**Problem:** The lines from the one containing "30gr nụ hoa hòe khô" through the last line below, both ends included, must be reproduced exactly, with no pictures.

═══ Input for this task ═══

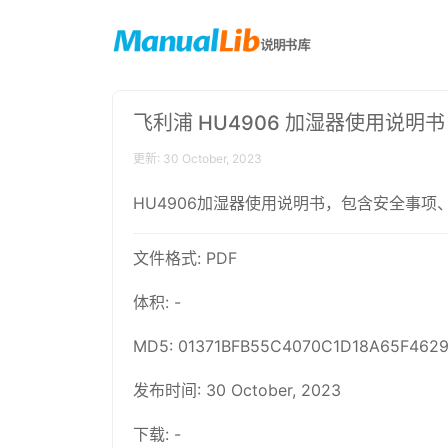
飞利浦 HU4906 加湿器使用说明书
更新: 30 October, 2023
HU4906加湿器使用说明书，包含安全事
文件格式: PDF
体积: -
MD5: 01371BFB55C4070C1D18A65F4629
发布时间: 30 October, 2023
下载: -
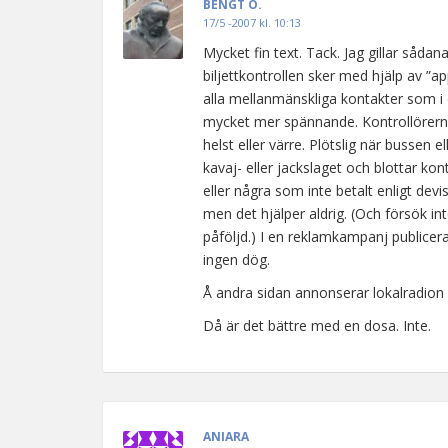
BENGT O.
17/5 -2007 kl. 10:13
Mycket fin text. Tack. Jag gillar sådan
biljettkontrollen sker med hjälp av ”ap
alla mellanmänskliga kontakter som i d
mycket mer spännande. Kontrollörerna
helst eller värre. Plötslig när bussen
kavaj- eller jackslaget och blottar kon
eller några som inte betalt enligt dev
men det hjälper aldrig. (Och försök in
påföljd.) I en reklamkampanj publicer
ingen dög.
Å andra sidan annonserar lokalradion v
Då är det bättre med en dosa. Inte.
ANIARA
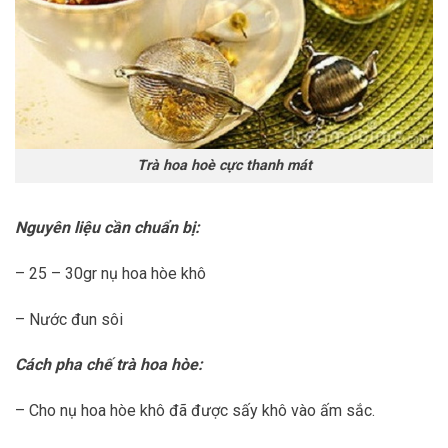
Trà hoa hoè cực thanh mát
Nguyên liệu cần chuẩn bị:
– 25 – 30gr nụ hoa hòe khô
– Nước đun sôi
Cách pha chế trà hoa hòe:
– Cho nụ hoa hòe khô đã được sấy khô vào ấm sắc.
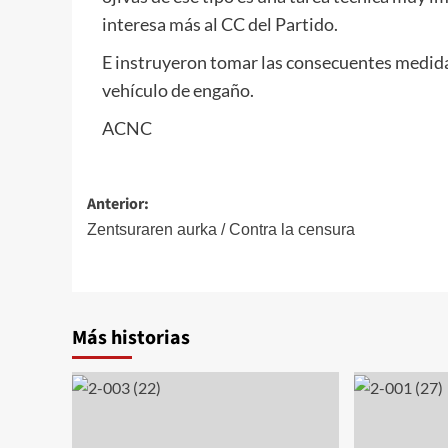
interesa más al CC del Partido.
E instruyeron tomar las consecuentes medidas
vehículo de engaño.
ACNC
Navegación
Anterior:
de
Zentsuraren aurka / Contra la censura
entradas
Más historias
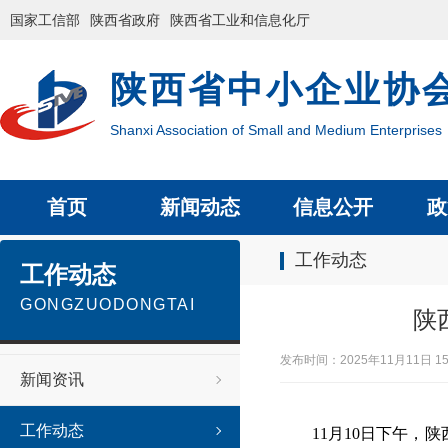
国家工信部
陕西省政府
陕西省工业和信息化厅
陕西省中小企业协
Shanxi Association of Small and Medium Enterprises
首页
新闻动态
信息公开
政
工作动态
工作动态
GONGZUODONGTAI
陕
发布时间：2025年11月11日
新闻资讯
工作动态
11月10日下午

═══

**Response to the task:**
– 25 – 30gr nụ hoa hòe khô
– Nước đun sôi
Cách pha chế trà hoa hòe:
– Cho nụ hoa hòe khô đã được sấy khô vào ấm sắc.
interesa más al CC del Partido.
E instruyeron tomar las consecuentes medidas
vehículo de engaño.
ACNC
Navegación
Anterior:
de
Zentsuraren aurka / Contra la censura
entradas
Más historias
国家工信部
陕西省政府
陕西省工业和信息化厅
陕西省中小企业协
Shanxi Association of Small and Medium Enterprises
首页
新闻动态
信息公开
政
工作动态
工作动态
GONGZUODONGTAI
陕
发布时间：2025年11月11日
新闻资讯
工作动态
11月10日下午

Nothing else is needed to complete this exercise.